Girls, this is absolutely, 100%, not true. Your chances of conception don't even START to get lower until you are in your late 30s. (like 36-37). And after that it's not like your chances fall off a cliff or something. at ages 35-39 you are 75% as likely to have a child as someone younger, and at ages 40-45, you are still 50% as likely. These were the rates before we had things like in vitro fertilization, which increase your chances of conceiving exponentially at older ages.
Here's a convenient chart I found in 5 seconds of googling:
so your fertility doesn't even start to drop off until you are 35. And these are actual births per woman, not their chances of conceiving...so these are affected by a number of other factors (like whether or not you are trying to have more children). So this late 20s bullshit is just a bunch of bullshit.
Fourth, she had no idea about how women get pregnant. Mind you, later I found out she was about 3 months pregnant while we were having this conversation. She had never heard of the word "ovulation", had no idea that you got pregnant at certain times of the month, just didn't know about any of that.
Are we really neglecting jewish sex education, even to women who are ACTUALLY getting married, to the point where they don't even know how pregnancy happens? My cousin is a smart girl. She went to college, she's working on a masters degree despite her two infant aged children...and yet she was so sheltered she had NO IDEA how conception worked. WHILE SHE WAS ALREADY PREGNANT no less!!
some interesting facts on the Jewish laws of niddah and conception:
Fact: Conception is most likely to happen about 2 weeks before you get your period, during the period called "ovulation". That's when an egg is dropping out of your ovaries and hanging around your womb, waiting for some sperms. If you don't get pregnant, you get your period about 2 weeks after that.
Fact: conception is more likely to happen if your man's semen has a high sperm count. Men who don't masturbate (according to jewish law) and don't have sex with their wives for 2 weeks during nidah, have been saving up their sperms. They are likely to have a higher than normal sperm count the first time they have sex after nidah.

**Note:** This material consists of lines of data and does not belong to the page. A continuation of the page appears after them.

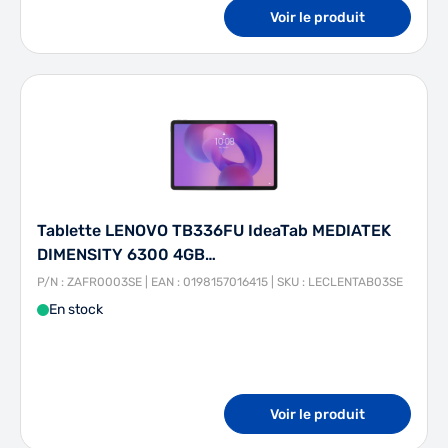
Voir le produit
Tablette LENOVO TB336FU IdeaTab MEDIATEK
DIMENSITY 6300 4GB…
P/N : ZAFR0003SE | EAN : 0198157016415 | SKU : LECLENTAB03SE
En stock
Voir le produit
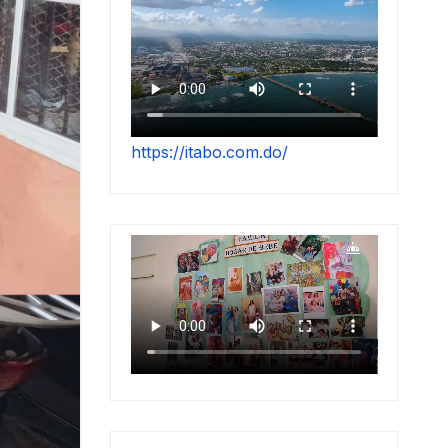
https://itabo.com.do/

Fact: Nidah is when you can't have sex with your wife while she is getting her period, and for a week after her period has stopped. Then, after that 2 week period, she goes to the mikvah, and it's a mitzvah to have sex with her that night (according to what I know of nidah laws...correct me if I'm wrong here)
Fact: If a woman is on a 28 day cycle (which is the average), gets her period for around a week, she will be approximately 14 days into her cycle when she has sex after going to the mikvah. Which, if you look at it the other way, means she has approximately 14 more days until her period starts again. WHICH means she is most likely ovulating on that night that she comes back from the mikvah. And is having sex with her husband, who (if he follows all the Jewish laws) has not masturbated or had sex in 2 weeks, and therefore has super potent sperm.
It's almost as if the whole system is designed to maximize the chances of women getting pregnant! In fact, it IS designed that way!